The Motley Fool Discussion Boards
Investment Analysis Clubs / Macro Economic Trends and Risks
|Subject: Re: Portfolio Strategy in a Global Down Draft||Date: 9/15/2008 11:31 PM|
|Author: desertdaveataol||Number: 252188 of 473999|
I should have stuck to the plan ... If I can pick up stacks paying 5-6% yields at the bottom, I should be able to ride them up for quite a few years until we have to rinse and repeat again.
My plan, such as it is, is to keep a big chunk of my money in Vanguard's GNMA Admiral Shares (VFIJX) @ ~5.10% until Oct/Nov when I expect the stock market to stumble over its own untied shoelaces. At that point, with a click or a phone call, I can transfer it in an instant to my Vanguard Treasury Money Market Fund (VMPXX) account which funds my stock purchases through Vanguard.
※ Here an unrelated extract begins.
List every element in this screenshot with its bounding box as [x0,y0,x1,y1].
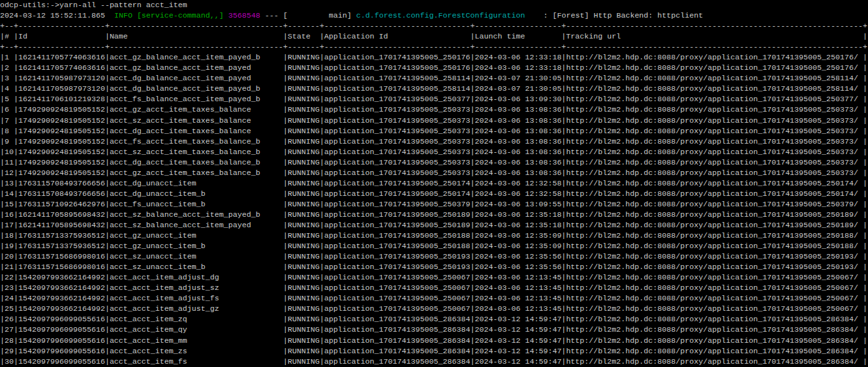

VMPXX pays a penurious compound yield of 1.66% so I don't want to make that transfer until the last minute.
Failing that, I'm expecting the other shoe to fall in March/April '09 when the majority of Alt-A and Option ARMs are scheduled to reset.
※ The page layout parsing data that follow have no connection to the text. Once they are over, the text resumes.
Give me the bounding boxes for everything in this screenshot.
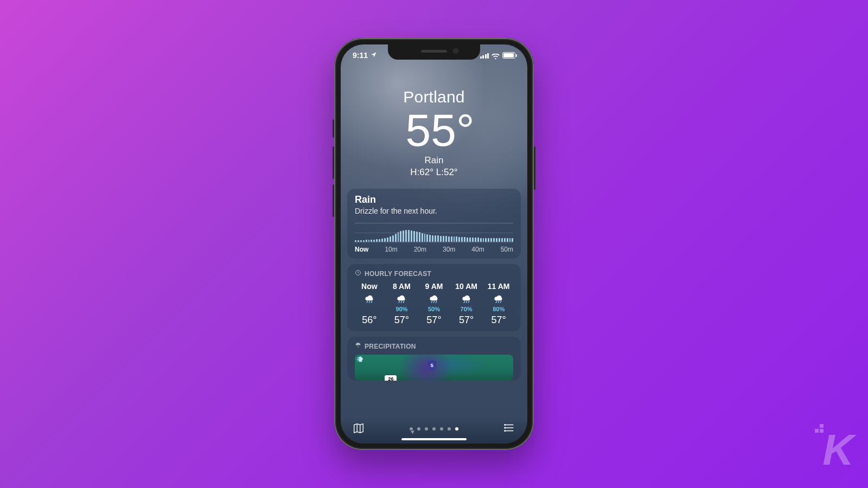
svg-line-4: [399, 301, 400, 303]
svg-line-1: [367, 301, 367, 303]
rain-bar: [376, 239, 378, 242]
svg-line-8: [433, 301, 434, 303]
wind-icon: 💨: [356, 356, 363, 362]
rain-axis-tick: 50m: [501, 246, 513, 253]
rain-bar: [366, 240, 367, 242]
hour-temp: 57°: [459, 314, 474, 326]
rain-bar: [456, 236, 457, 242]
rain-cloud-icon: [395, 293, 407, 304]
rain-bar: [392, 235, 394, 242]
svg-line-11: [466, 301, 467, 303]
svg-line-3: [371, 301, 372, 303]
rain-bar: [371, 240, 372, 242]
rain-bar: [469, 237, 471, 242]
svg-point-17: [505, 427, 506, 428]
status-time: 9:11: [353, 51, 368, 60]
rain-bar: [443, 236, 444, 242]
rain-intensity-chart: [355, 223, 513, 242]
rain-bar: [384, 238, 386, 242]
rain-bar: [435, 235, 436, 242]
rain-bar: [467, 237, 468, 242]
pager-dot[interactable]: [417, 427, 420, 431]
rain-bar: [373, 240, 375, 242]
rain-bar: [485, 238, 487, 242]
location-services-icon: [371, 51, 377, 60]
map-button[interactable]: [353, 422, 365, 436]
hourly-forecast-card[interactable]: HOURLY FORECAST Now56°8 AM90%57°9 AM50%5…: [347, 264, 521, 331]
rain-bar: [363, 240, 365, 242]
city-name: Portland: [346, 88, 522, 106]
wifi-icon: [492, 53, 500, 59]
rain-bar: [477, 237, 479, 242]
rain-bar: [400, 231, 401, 242]
rain-bar: [445, 236, 447, 242]
pager-location-icon[interactable]: [410, 427, 413, 431]
rain-bar: [451, 236, 452, 242]
rain-bar: [458, 237, 460, 242]
rain-bar: [424, 234, 426, 242]
pager-dot[interactable]: [440, 427, 443, 431]
pager-dot[interactable]: [455, 427, 458, 431]
rain-card-title: Rain: [355, 194, 513, 206]
phone-screen: 9:11 Portland 55° Rain H:62° L:52°: [341, 44, 527, 444]
next-hour-rain-card[interactable]: Rain Drizzle for the next hour. Now10m20…: [347, 189, 521, 259]
hour-time: 10 AM: [455, 282, 477, 291]
precipitation-card[interactable]: PRECIPITATION 💨 5 26: [347, 337, 521, 381]
rain-bar: [358, 240, 359, 242]
rain-bar: [355, 240, 356, 242]
rain-bar: [475, 237, 476, 242]
rain-bar: [432, 235, 433, 242]
clock-icon: [355, 269, 361, 278]
hour-precip-pct: 90%: [395, 306, 407, 312]
weather-content[interactable]: Portland 55° Rain H:62° L:52° Rain Drizz…: [341, 44, 527, 444]
hourly-item: 10 AM70%57°: [452, 282, 481, 326]
hour-precip-pct: 80%: [493, 306, 505, 312]
rain-bar: [490, 238, 492, 242]
hi-lo: H:62° L:52°: [346, 167, 522, 178]
rain-bar: [368, 240, 370, 242]
hour-time: 8 AM: [393, 282, 411, 291]
cellular-signal-icon: [480, 53, 489, 59]
umbrella-icon: [355, 342, 361, 350]
rain-cloud-icon: [428, 293, 440, 304]
pager-dot[interactable]: [425, 427, 428, 431]
hero-section: Portland 55° Rain H:62° L:52°: [341, 66, 527, 189]
rain-bar: [512, 238, 513, 242]
svg-line-14: [498, 301, 499, 303]
rain-bar: [413, 231, 415, 242]
rain-card-subtitle: Drizzle for the next hour.: [355, 207, 513, 215]
hourly-item: Now56°: [355, 282, 384, 326]
rain-bar: [472, 237, 474, 242]
hour-precip-pct: 50%: [428, 306, 440, 312]
rain-bar: [509, 238, 511, 242]
rain-bar: [379, 239, 380, 242]
home-indicator[interactable]: [401, 438, 467, 440]
rain-bar: [411, 230, 412, 242]
rain-cloud-icon: [363, 293, 375, 304]
rain-bar: [499, 238, 500, 242]
rain-bar: [480, 238, 482, 242]
hour-time: 11 AM: [488, 282, 510, 291]
rain-chart-axis: Now10m20m30m40m50m: [355, 246, 513, 253]
rain-cloud-icon: [493, 293, 505, 304]
svg-line-6: [404, 301, 404, 303]
hourly-item: 9 AM50%57°: [419, 282, 449, 326]
page-indicator[interactable]: [410, 427, 458, 431]
rain-bar: [464, 237, 465, 242]
rain-bar: [504, 238, 506, 242]
rain-axis-tick: 20m: [414, 246, 426, 253]
pager-dot[interactable]: [448, 427, 451, 431]
rain-bar: [448, 236, 450, 242]
rain-bar: [437, 235, 439, 242]
rain-bar: [403, 230, 404, 242]
locations-list-button[interactable]: [503, 422, 515, 436]
hour-temp: 57°: [492, 314, 506, 326]
rain-bar: [454, 236, 455, 242]
hourly-item: 11 AM80%57°: [484, 282, 513, 326]
precipitation-header: PRECIPITATION: [365, 343, 416, 350]
svg-line-15: [501, 301, 501, 303]
svg-line-12: [468, 301, 469, 303]
pager-dot[interactable]: [432, 427, 436, 431]
svg-line-10: [464, 301, 464, 303]
precipitation-map[interactable]: 💨 5 26: [355, 355, 513, 381]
Though those events are generally expected by knowledgeable persons, I'm not basing my investment strategy solely on them. I'm buying in (averaging down) as the stock market slides down the slippery slope of hope that blinds it to the realities it has created for itself (and unfortunately for the rest of us too) with its irresponsible behavior. Using new investment money, I bought 266 shares of GE @ $24.93 this morning. That's a dividend yield of almost 5%!
I plan to buy into the downward spiral (with "new" money) until the DJIA dips below 9000 or the S&P 500 is below 1000. I'll consider that a bottom and commit my Vanguard GNMA Admiral Fund (VFIJX) Shares then.